I can barely see him through the curls melting into my face. I slide Justice into his gut and push my hair from my eyes. Then I shout, “Enough!”
The ground quakes again.
“Enough!”
Everyone, including the Renrians, freezes. Two men hold torches to the foundation of the inn, which starts to burn.
I thrust my hands at them, blowing out their torches with a gust of wind, and then I send the arsonists flying into the building next door with a violent blast. I throw a ball of fire at that storefront, followed by another fireball, and another and another…
“Lady,” Separi shouts. The blood of her enemies and her brother streaks her breastplate. The sight stays my desire for destruction. I nod to Separi and turn to the mob.
“Hear me now! I don’t know who or what you believe in now, but I don’t need you to believe in me to save you or to destroy you.
I can destroy you. Your homes, your shops, your lives—” I lift my right hand, and fire swirls from one finger to the next.
“I can become the maelstrom you call me. Leave, now, and do not test me further.”
A little girl with messy blue ponytails scampers from behind the crates closest to the fire.
She hides behind the skirts of the woman holding a battle-ax, the same woman who’d shouted just moments ago, “Kill the dirty whore and rape her corpse.” Standing with them is Dalbald, the boy with the bow, my would-be assassin.
A sour-faced Renrian man holding a sword made of luclite stands behind this woman, the girl, and Dalbald.
Another young boy peers at me from beneath a cart, and other faces peek from windows that look down upon this square: young mothers nursing infants, Renrians holding frightened children. Elderly, stooped Renrians whom I’ve known since Vallendor’s creation.
If I destroy Caburh— burn this place down to new dirt —I raze a town founded by the forebears of Veril Bairnell and Separi Eleweg. I would destroy a hub of industry and alchemy, of thought and education, a town polluted by outsiders who came and saw its greatness and claimed it for themselves.
I would destroy Nosirest, now named Caburh because of Leward Caburh’s lies and violence.
I can’t destroy this town, the home of those I love. Nor can I kill those who harbor hatred against those I love.
The angry townspeople closest to me retreat, their gazes still fixed on the burning men who attempted to destroy the Broken Hammer on my watch.
“Loyal Renrians of this city,” I shout, “hear me now. In the name of the gods who watch from above, I shield you with eternal love, with my sword and my light. I cast my protection upon you so that nothing else will harm you in this town. You shall no longer fear any outsiders’ blade.”
A glimmering sheen of bloodred-and-gold light envelops each Renrian, who bow their heads in reverence. I’m relieved that it works, that my gift, this aura of protection, has been restored to me by my father.
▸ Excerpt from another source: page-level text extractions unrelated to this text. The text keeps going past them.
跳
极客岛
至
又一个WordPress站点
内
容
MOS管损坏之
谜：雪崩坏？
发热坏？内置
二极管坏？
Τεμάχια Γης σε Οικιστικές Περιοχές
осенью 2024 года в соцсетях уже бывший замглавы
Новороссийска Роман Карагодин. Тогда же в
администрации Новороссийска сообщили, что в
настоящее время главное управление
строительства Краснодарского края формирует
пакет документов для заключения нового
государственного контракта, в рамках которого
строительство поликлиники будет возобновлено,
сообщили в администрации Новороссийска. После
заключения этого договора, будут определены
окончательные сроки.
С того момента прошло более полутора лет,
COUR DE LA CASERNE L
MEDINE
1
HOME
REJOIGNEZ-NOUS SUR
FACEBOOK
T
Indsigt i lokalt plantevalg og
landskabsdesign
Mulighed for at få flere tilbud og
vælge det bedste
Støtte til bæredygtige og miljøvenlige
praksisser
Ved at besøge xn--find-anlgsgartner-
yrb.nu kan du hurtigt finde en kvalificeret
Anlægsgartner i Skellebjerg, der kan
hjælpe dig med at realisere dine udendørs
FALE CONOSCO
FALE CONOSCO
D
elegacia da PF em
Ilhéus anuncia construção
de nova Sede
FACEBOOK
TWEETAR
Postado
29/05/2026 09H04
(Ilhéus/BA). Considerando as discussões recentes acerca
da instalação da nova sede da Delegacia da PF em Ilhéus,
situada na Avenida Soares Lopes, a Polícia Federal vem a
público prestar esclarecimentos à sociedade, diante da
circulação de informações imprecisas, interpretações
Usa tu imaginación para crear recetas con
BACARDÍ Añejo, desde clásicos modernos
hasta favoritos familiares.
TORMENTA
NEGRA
I point at the remaining humans who still simmer with hate. “By seven dawns from now, you must leave this town. If you refuse, I’ll return and remove you myself. Go forth and find your own space, your own path to prosperity that does not exploit the work of the Renrians.”
“And where do we go?” a woman in the crowd shouts.
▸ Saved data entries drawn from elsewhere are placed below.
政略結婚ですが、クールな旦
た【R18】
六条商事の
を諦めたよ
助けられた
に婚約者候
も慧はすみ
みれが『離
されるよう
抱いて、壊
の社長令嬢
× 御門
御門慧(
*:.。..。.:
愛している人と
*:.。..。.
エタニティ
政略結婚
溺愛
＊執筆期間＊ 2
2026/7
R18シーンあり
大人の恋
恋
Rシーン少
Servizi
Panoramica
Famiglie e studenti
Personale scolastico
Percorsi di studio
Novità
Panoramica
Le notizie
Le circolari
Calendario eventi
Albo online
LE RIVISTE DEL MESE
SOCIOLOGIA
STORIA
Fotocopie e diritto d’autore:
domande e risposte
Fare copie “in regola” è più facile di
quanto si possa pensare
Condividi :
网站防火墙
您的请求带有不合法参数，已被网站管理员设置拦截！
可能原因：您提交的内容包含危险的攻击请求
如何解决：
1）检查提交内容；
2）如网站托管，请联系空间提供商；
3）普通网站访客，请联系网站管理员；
“I don’t know or care,” I say, “but you gotta leave.”
The shouting resumes at my pronouncement, and a man dares to draw his sword.
With a burst of wind, I send him sprawling. Then I hurl a ball of lightning just inches away from his body. The ground cracks open, knocking everyone off their feet. My amulet glows so hot that everyone shields their eyes from its blinding light.
“Do you not hear me?” I ask. “I will kill you . This new god you worship doesn’t care that you will die by my hand, that you are only spared today because I’m not the Maelstrom you fear.”
I gaze at the sky, now orange and red in the early dawn. “You all have a choice to make: Do you choose to live? Or will you die for your unworthy god?”